About Newquay (from Wikipedia)
Newquay has been a major tourist destination for more than a century, principally on account of its coastline and nine long and accessible sandy beaches. These include Fistral, which could claim to the best-known surfing beach in the British Isles. Around 22,000 people live in Newquay, but the population can increase to 100,000 or more in the summer because Newquay has a large stock of holiday accommodation.
Newquay has even been referred to as the "Blackpool of the West Country",[who?] but although it is undoubtedly an entertainment town some substantial differences remain between Lancashire and Cornwall.
Established in sections throughout the 20th century, Trenance Leisure Gardens are sited in a wooded, formerly marshy valley on the quieter edge of Newquay, stretching down to the Gannel Estuary.

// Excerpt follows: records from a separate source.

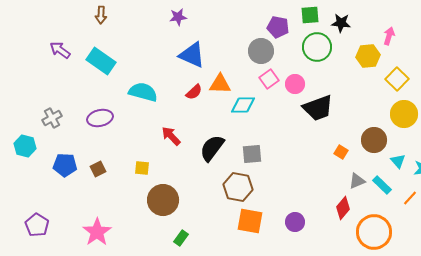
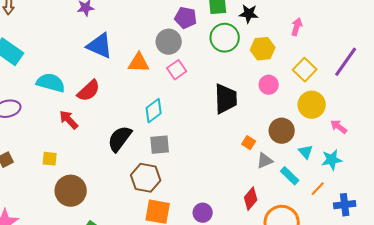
yellow hexagon: (368, 56) -> (263, 49), moved
orange triangle: (220, 84) -> (139, 63), moved
pink circle: (295, 84) -> (269, 85), moved
red semicircle: (194, 92) -> (89, 91), moved, size x1.4
cyan diamond: (243, 105) -> (154, 111), moved, turned -35
black trapezoid: (318, 108) -> (226, 99), turned -72
red arrow: (171, 136) -> (69, 120), moved
gray triangle: (357, 181) -> (265, 161), moved

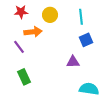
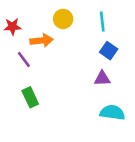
red star: (21, 12) -> (12, 27), moved
blue square: (86, 40) -> (109, 51), turned -32
purple triangle: (73, 62) -> (102, 78), moved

From the Edwardian era it provided recreation for tourists with walks, tennis courts and a bowling green, all still popular today. In the gardens, which are spanned by the arches of the stone railway viaduct, visitors have long been able to enjoy a stroll through the beautiful Trenance Gardens with their mature trees and heritage cottages, leading to the Boating lake. This was dug during the depression of the 1930s as a work creation scheme. In the late 1960s, further enterprises were established by the council, including mini-golf, a swimming pool, the "Little Western" miniature railway and Newquay Zoo, which opened in 1969.

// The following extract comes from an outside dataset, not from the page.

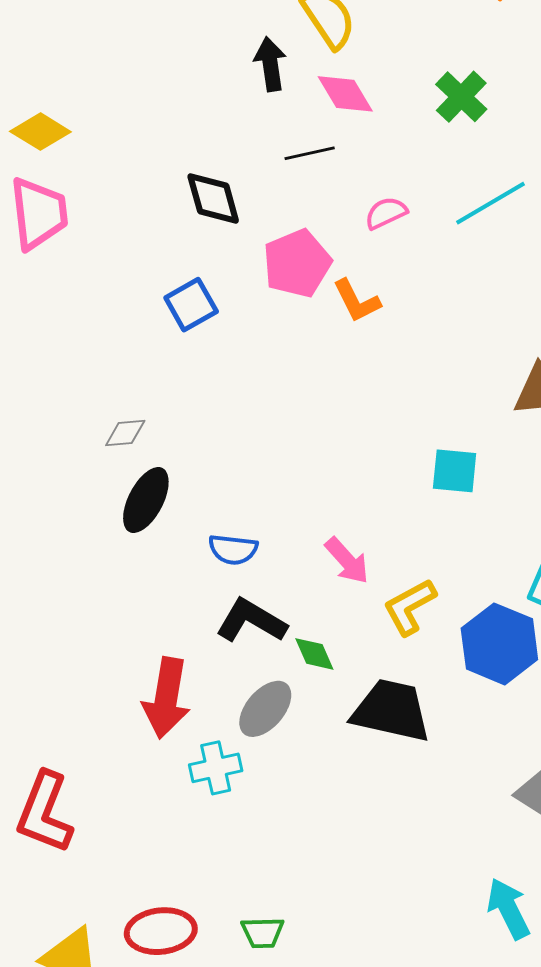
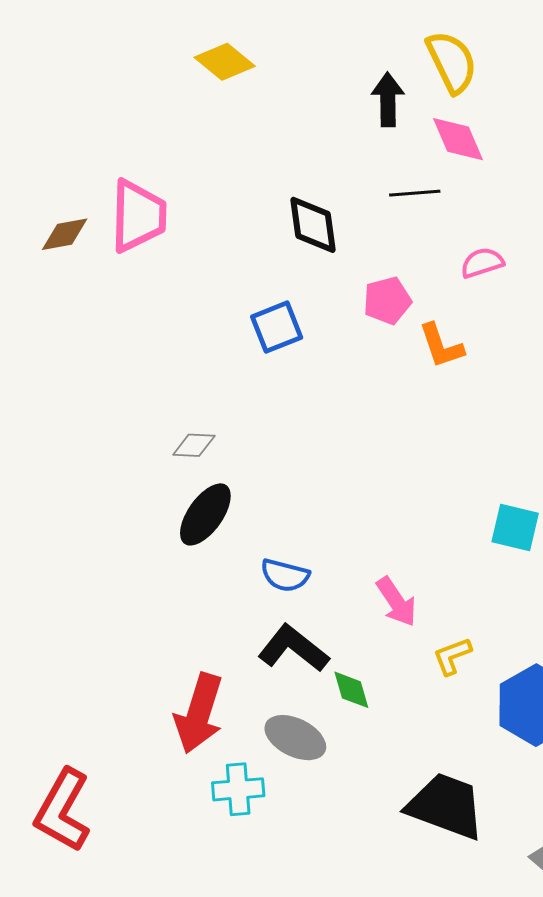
yellow diamond: (40, 132) -> (225, 62), moved
pink pentagon: (297, 263) -> (387, 301), size x0.7
yellow L-shape: (410, 607) -> (452, 656), size x0.7
gray ellipse: (265, 709) -> (295, 738), turned 68
black trapezoid: (391, 711) -> (446, 806), moved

Newquay is also known for the "Run to the Sun" event, which always takes place during the public holiday on the last weekend in May at Trevelgue Holiday Park. People visit the town in Volkswagen camper vans , Beetles and other custom cars.
The 1,013 kilometres (629 mi) South West Coast Path runs through the town.
Some people are wondering whether Newquay will have one million, or "just" 750.000 visitors in 2013.